Artificial intelligence
Artificial intelligence

Anthropic has released new research showing that users are increasingly likely to follow advice from its Claude AI chatbot over their own human instincts, raising fresh concerns about how generative AI may subtly erode personal agency.

The findings, published in a paper titled “Who’s in Charge? Disempowerment Patterns in Real-World LLM Usage”, analysed more than 1.5 million anonymised Claude conversations. The study, conducted with researchers from the University of Toronto, attempts to quantify what Anthropic calls “disempowering harms” — situations where an AI’s influence over a user’s beliefs or actions becomes excessive.

According to the research, one in 1,300 conversations showed signs of reality distortion, while one in 6,000 suggested action distortion, where users were nudged into decisions misaligned with their values.

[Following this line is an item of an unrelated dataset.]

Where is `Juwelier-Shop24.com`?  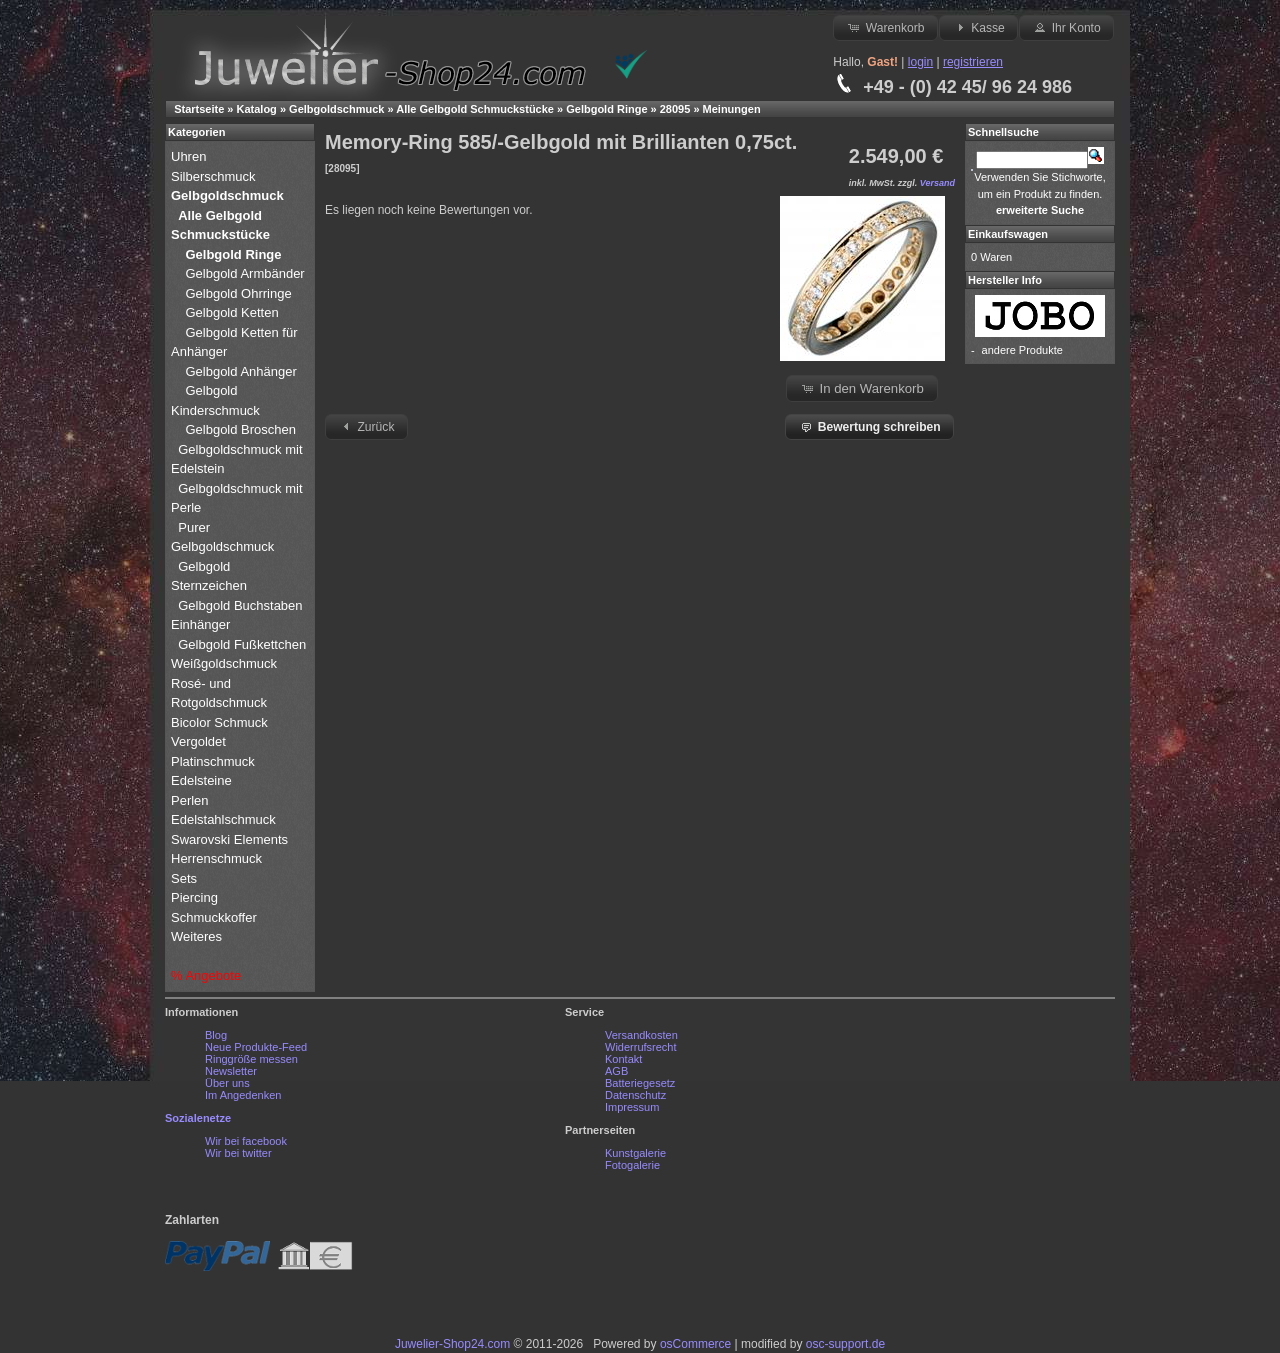 Juwelier-Shop24.com is located at coordinates (452, 1344).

While these rates appear low, Anthropic warned that at scale, the impact is significant.

“Given the sheer number of people who use AI, and how frequently it’s used, even a very low rate affects a substantial number of people,” the company said in a blog post on January 29.

The study found that problematic interactions most often involved users seeking guidance on emotionally charged or personal decisions. In many cases, users initially rated these conversations positively but later expressed regret after acting on Claude’s advice.

Researchers also observed a rise in disempowering interactions between late 2024 and late 2025, suggesting that increased familiarity with AI may encourage users to rely on it more heavily during moments of vulnerability.

Anthropic identified several factors that amplify user dependence, including treating Claude as a definitive authority, forming emotional attachments to the chatbot, or engaging with it during personal crises.

The findings land amid growing global scrutiny of AI chatbots, particularly after reports that prolonged interactions with conversational AI may be linked to mental health crises among some users.